Con la caída del gordito veracruzano, el PRI emitió un boletín que es un compendio de hipocresía y una agresión a la inteligencia de los mexicanos: “El Partido Revolucionario Institucional expresa su reconocimiento y respalda el trabajo realizado por la Procuraduría General de la República, quien en coordinación con diversas autoridades del Estado mexicano (a pesar de no poder actuar en otro país) y de la República de Guatemala, lograron la detención del expriista y exgobernador de Veracruz, Javier Duarte” (lo ex no quita lo corrupto). El boletín culminó con una frase: Las acciones del Gobierno de la República y del presidente Enrique Peña Nieto, acreditan que México está cambiando. De esta frase comenté en un paréntesis: (Efectivamente, cada día nos volvemos más cínicos).

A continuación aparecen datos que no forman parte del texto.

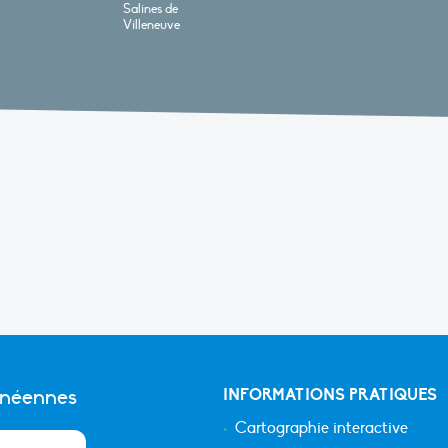
Salines de
Villeneuve
anéennes
INFORMATIONS PRATIQUES
Cartographie interactive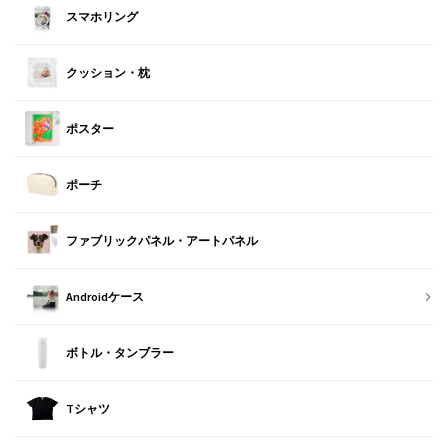
スマホリング
クッション・枕
ポスター
ポーチ
ファブリックパネル・アートパネル
Androidケース
ボトル・タンブラー
Tシャツ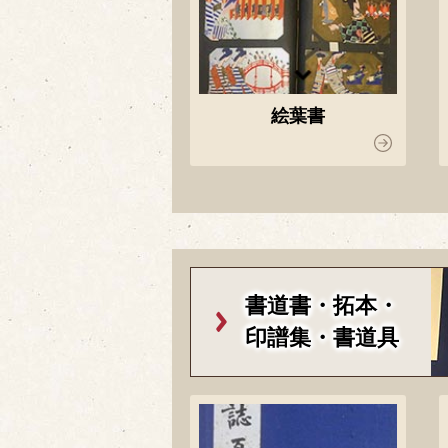
絵葉書
書道書・拓本・
印譜集・書道具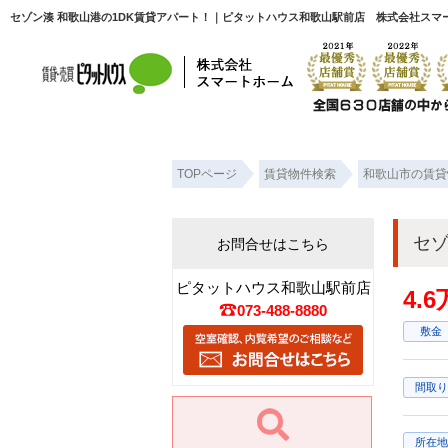
セゾン湊 和歌山港の1DK賃貸アパート！｜ピタットハウス和歌山駅前店 株式会社スマ
TOPページ
賃貸物件検索
和歌山市の賃貸
セゾ
お問合せはこちら
ピタットハウス和歌山駅前店
4.
073-488-8880
敷金
間取り
所在地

En el mes de mayo, con motivo del día consagrado a la mujer que nos meció en la cuna y nos entregó en pedazos uno por uno el corazón entero, hice un listado de quienes no tenían nada que celebrar en tan memorable día por carecer de progenitora: Enlisté a los huachicoleros y sus cómplices en los tres niveles de gobierno. Reciente como estaba el feminicidio cometido en la Ciudad Universitaria de Lesvy Berlín Orozco y en vista de lo que el procurador de Justicia de la capital y su director de Comunicación Social habían declarado que la víctima era un mujer de 23 años, “alcohólica y mala estudiante”, que “estaba drogándose con unos amigos”, que “vivía en concubinato con su novio”. Ante la indignación de activistas y el repudio de la comunidad estudiantil, al considerar que lo dicho por la Fiscalía era una forma de culpar a la joven mujer de su propio asesinato, declaré a los funcionarios arriba citados como carentes de madre.

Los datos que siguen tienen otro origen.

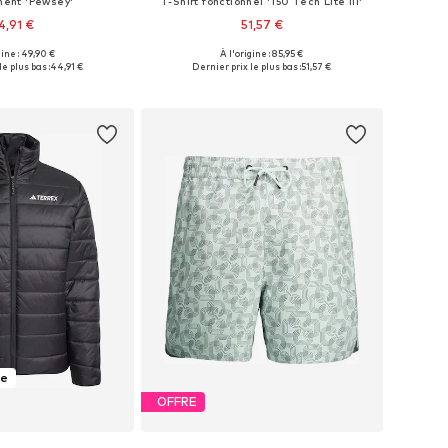
ment 'Pewsey'
T-Shirt fonctionnel '150 Tech Lite III'
4,91 €
51,57 €
gine : 49,90 €
À l'origine : 85,95 €
: S, M, L, XL, XXL, XXXL
Tailles disponibles: S, M, L, XL, XXL
le plus bas :
44,91 €
Dernier prix le plus bas :
51,57 €
r au panier
Ajouter au panier
te
OFFRE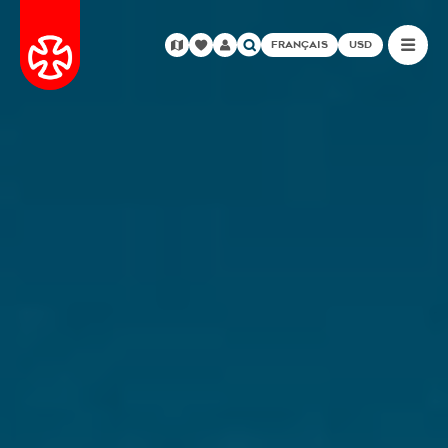
FRANÇAIS
USD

En junio, el escándalo se suscitó cuando The New York Times publicó un reportaje sobre el software israelí llamado Pegasus que fuera adquirido por el gobierno mexicano y que permite monitorear llamadas, mensajes de texto, correos electrónicos, contactos y calendarios. Inclusive el spyware, vendido por la empresa israelita NSO Group, puede hacer que el espía pueda escuchar y ver por medio del micrófono y la cámara de un teléfono celular, al sujeto objeto de la pesquisa, aunque el aparato esté apagado.

El tema lo rematé con la frase: Roncar fuerte puede despertar sospechas.